I swear I wouldn’t have believed it if I had not just witnessed it with my own eyes. My 2 1/2 yr old just dialed my mother and texted his father on his own through Siri on my iPhone. He not only intentionally performed both acts, but he also found himself getting frustrated with Siri the same way I do when she didn’t comply with his request! I can only assume he’s learned how to do this from watching both his parents use Siri at some point over the past few months. Kids are full of surprises and parenthood is full of challenges, surprises and adventures. What I wasn’t prepared for is my technologically inclined toddler. I was worried about Tempera paint stains on the carpet, playdoh in my sinks and pacifiers hidden in my shoes. I wasn’t thinking about the little phone, tablet and computer hacker I’ve given birth to.
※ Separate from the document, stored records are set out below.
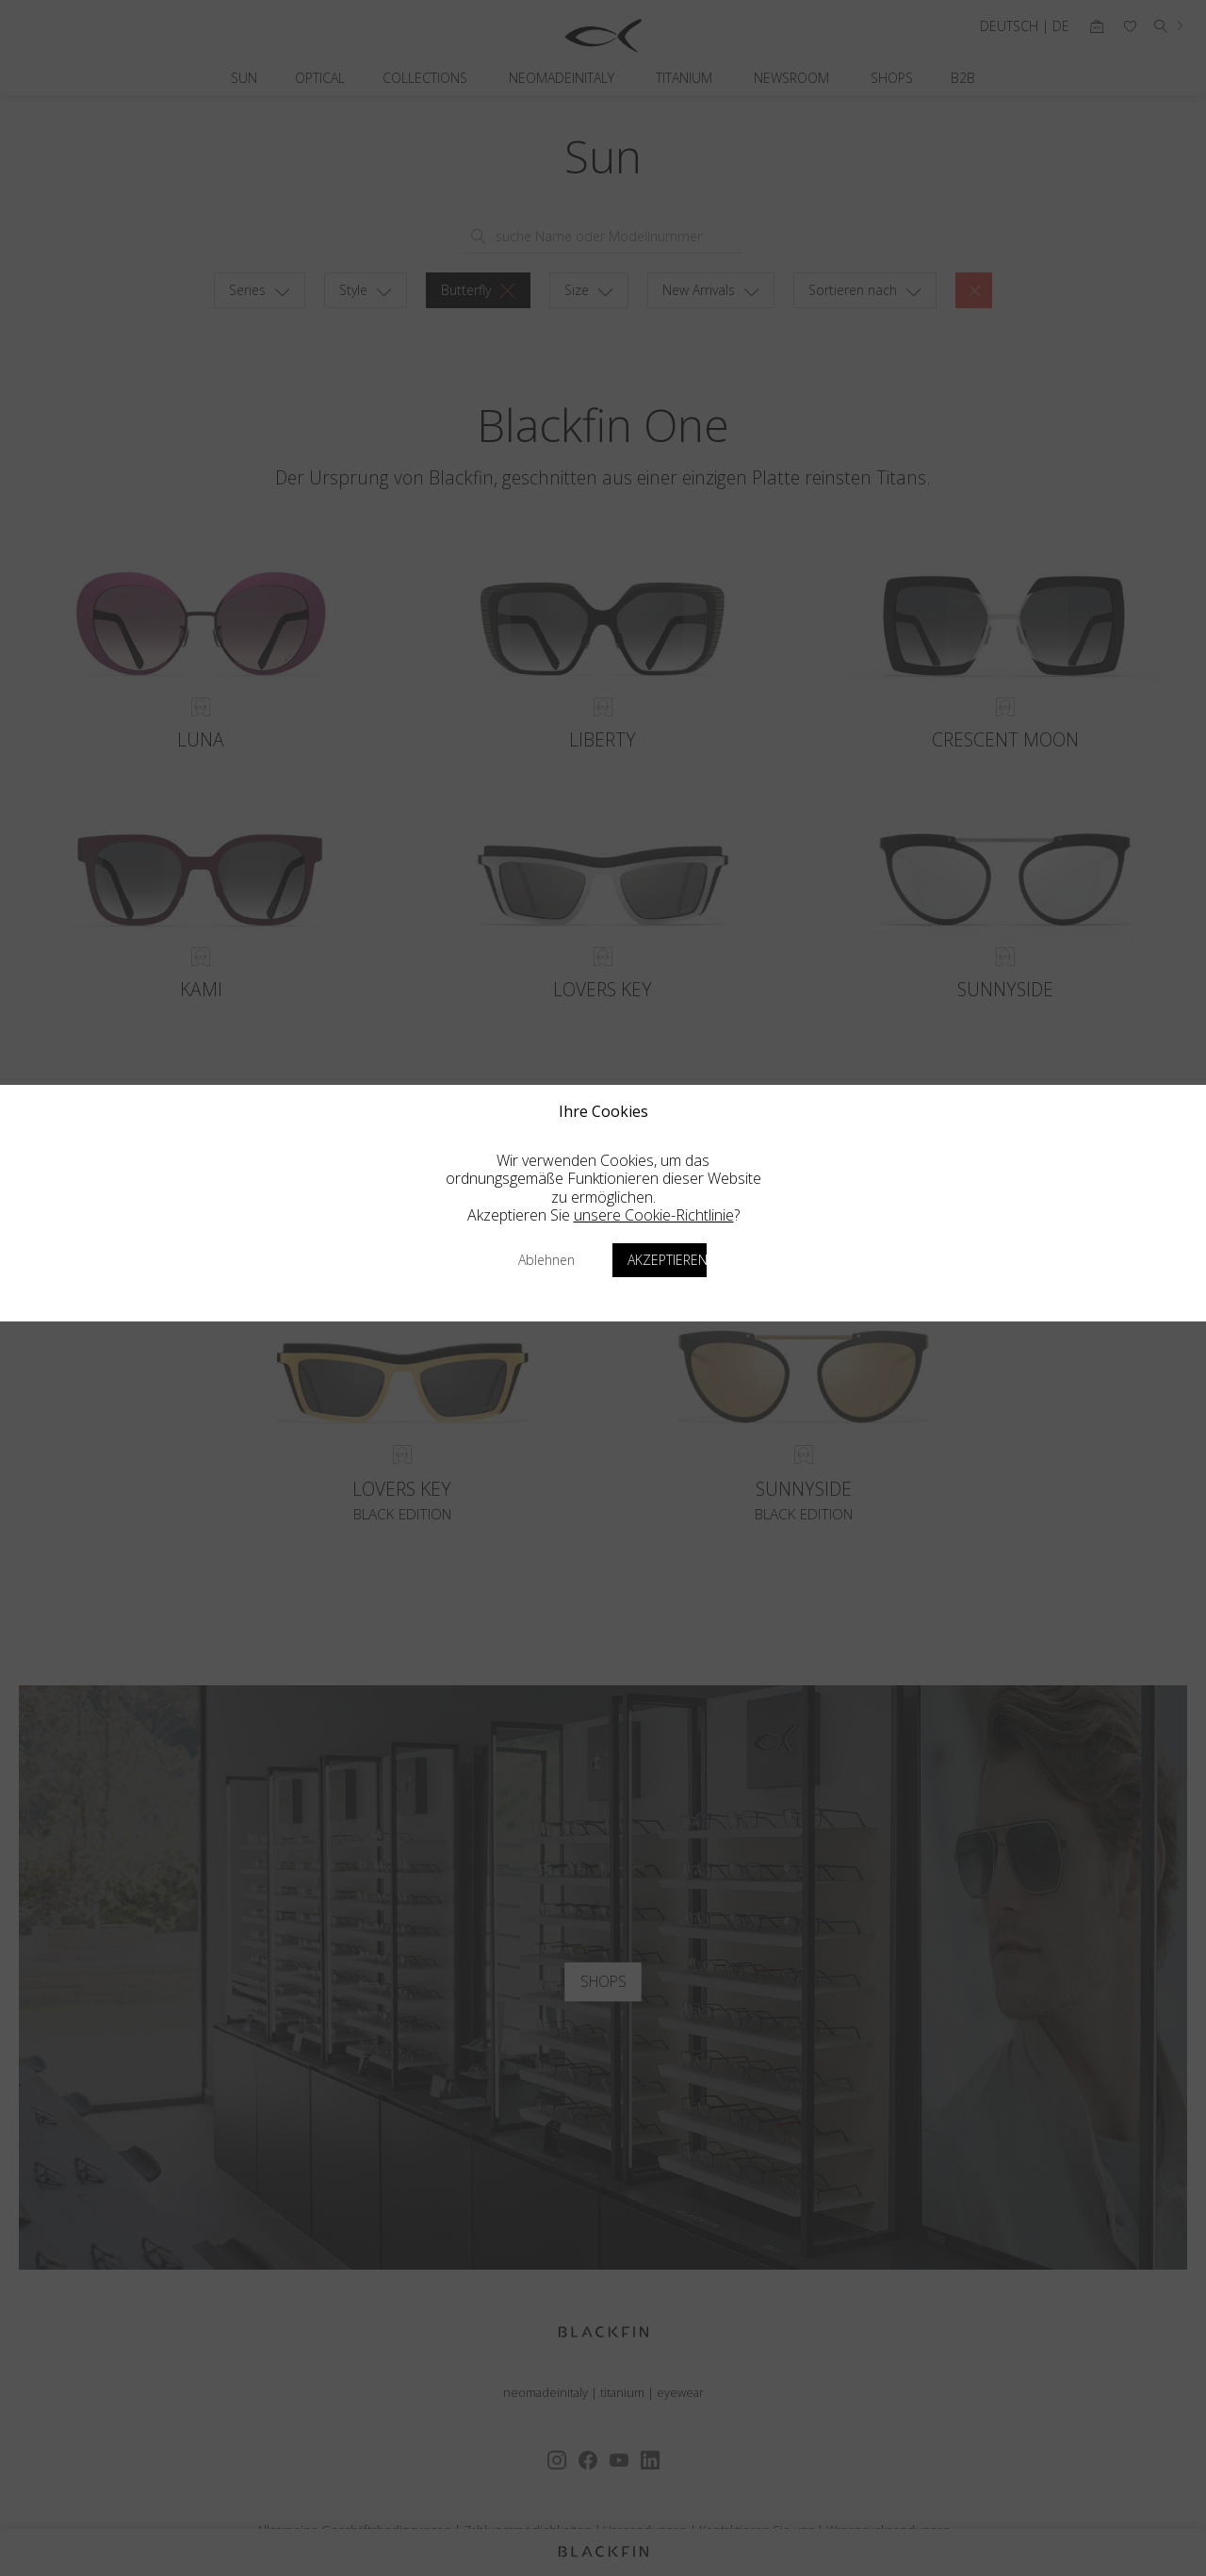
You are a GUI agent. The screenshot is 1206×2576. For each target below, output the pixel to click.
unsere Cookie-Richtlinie (654, 1215)
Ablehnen (546, 1260)
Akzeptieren (667, 1260)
Yes it’s definitely a sign of the times. We are raising children in the age of social media & news travelling at the speed of sound landing at everyone’s fingertips. Without your knowledge or consent, you’re toddler like mine is proficient at navigating through Facebook. Although you haven’t taught him how, he is using tools to help him call his Nana when he discovers something new on Sesame Street. This is just where we are. Where as I am pushing for flipping pages through our favorite book and tracing letters vs. typing them. I must concede a bit to the fact that my son has given me lessons on how to use my iPad. So now starts the balancing act. Bring in the basics, slow it down a bit while still interweaving the fast paced age of twitter & education apps. Some people feel like hand written letters, taking pictures with film & playing records are a waste of time because the digital age is swallowing us up whole and there is no place for these archaic items. I beg to differ. How can you get to where you are going if you don’t know where you come from? How can you appreciate what you have if you don’t know where it comes from. I remember being appalled at the fact that some students in film school didn’t know that Bins in Final Cut Pro comes from the fact that back in the day film actually use to hang in bins organized in chronological order while editing. Most of the students had never even cut on film simply because people feel that it’s not necessary to teach because we edit digitally now and film is pretty much non-existent. But where is the respect for the craft. Where is the basic history lesson? It actually made me a little sad for these kids who only understand one element of filmmaking. In order to compete successfully in the Global arena, shouldn’t we start creating more well-rounded competitors? It’s up to those of us that remember making real mixtapes with our boom boxes, developing film in the one hour photo at Thrifty’s and using skateboards to get to school and not just for YouTube fame to bridge the gap between analog and digital!!!
Well I don’t know about you, but my little iPhone hacking toddler will be handwriting and drawing a letter to his Nana & Paw Paw this evening after he finishes his Super Why reading app game on the iPad.